TotalDownloads is the total number of unique downloads over the recording interval.
DemandFactor is underestimated for papers published before the start of our logs, and for this reason is reported for those papers with the symbol ">". We do not compute InitialRate for papers less than 90 days old, and we do not compute DemandFactor for papers less than 365 days old. We do not compute current rate for papers that are less than 120 days old.
The sections above provide tables of the top 20 articles as ranked by DemandFactor or by TotalDownloads, and an interface to browse the report for a single article. We also provide information regarding the distribution of DemandFactor and TotalDownloads.
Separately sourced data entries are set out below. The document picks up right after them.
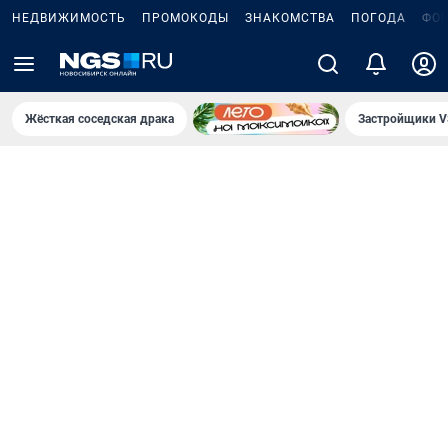
НЕДВИЖИМОСТЬ
ПРОМОКОДЫ
ЗНАКОМСТВА
ПОГОДА
ФО
Жёсткая соседская драка
Застройщики V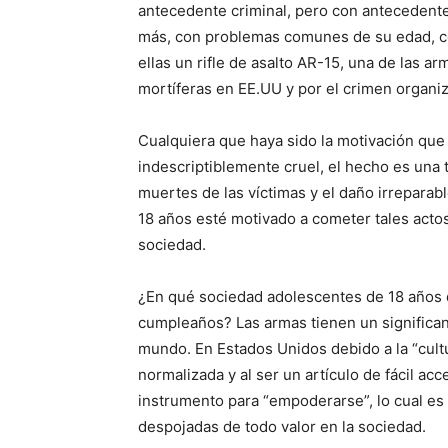
antecedente criminal, pero con antecedente
más, con problemas comunes de su edad, co
ellas un rifle de asalto AR-15, una de las a
mortíferas en EE.UU y por el crimen organiz
Cualquiera que haya sido la motivación que
indescriptiblemente cruel, el hecho es una 
muertes de las víctimas y el daño irreparab
18 años esté motivado a cometer tales actos
sociedad.
¿En qué sociedad adolescentes de 18 años 
cumpleaños? Las armas tienen un significan
mundo. En Estados Unidos debido a la “cult
normalizada y al ser un artículo de fácil ac
instrumento para “empoderarse”, lo cual es
despojadas de todo valor en la sociedad.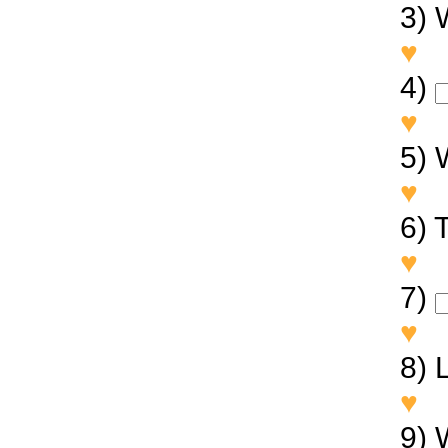
3) 
♥
W
4)
♥
S
5) 
♥
W
6) 
♥
T
7)
♥
S
8) L
♥
L
9) 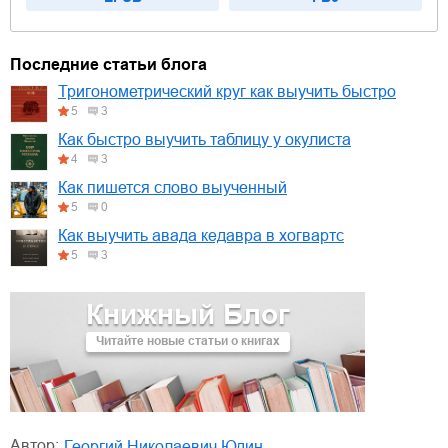
Последние статьи блога
Тригонометрический круг как выучить быстро
5
3
Как быстро выучить таблицу у окулиста
4
3
Как пишется слово выученный
5
0
Как выучить авада кедавра в хогвартс
5
3
Книжный Блог
Читайте новые статьи о книгах
Автор:
Георгий Николаевич Юдин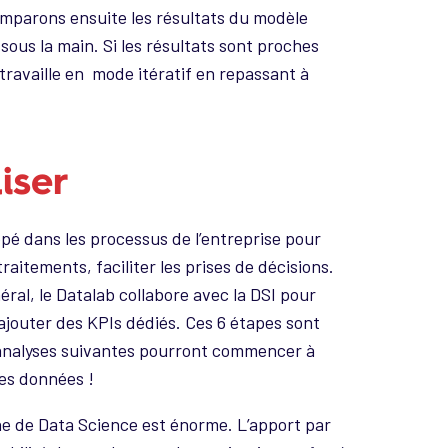
omparons ensuite les résultats du modèle
sous la main. Si les résultats sont proches
travaille en mode itératif en repassant à
iser
ppé dans les processus de l’entreprise pour
traitements, faciliter les prises de décisions.
ral, le Datalab collabore avec la DSI pour
jouter des KPIs dédiés. Ces 6 étapes sont
s analyses suivantes pourront commencer à
 les données !
he de Data Science est énorme. L’apport par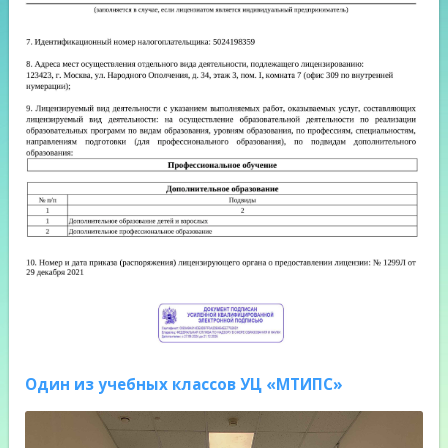
Один из учебных классов УЦ «МТИПС»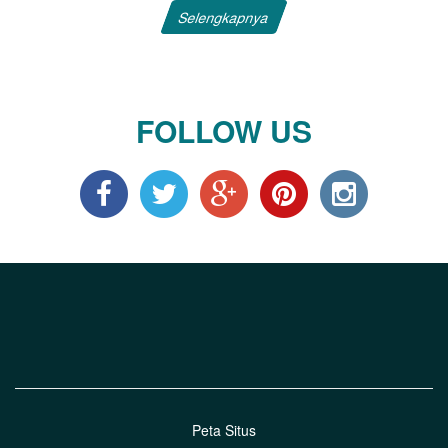
Selengkapnya
FOLLOW US
Peta Situs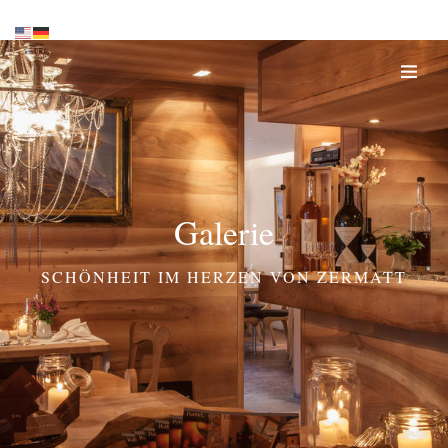
Galerie
SCHÖNHEIT IM HERZEN VON ZERMATT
These reports are compiled approximately monthly. We welcome any reports of errors or inconsistencies.
We caution the reader that the specific statistics we have chosen to compute are not the only ones we could have chosen. In the future we may choose different statistics, or may discontinue download reports.
Further, our statistics suffer from limitations as noted above.
Nevertheless, we feel they are a useful starting point in a new era of publication of dynamic meta-information about articles.
So far as we are aware, the Journal of Vision is the first publication to make current usage statistics available for individual articles. We believe this is useful information, for both authors and readers.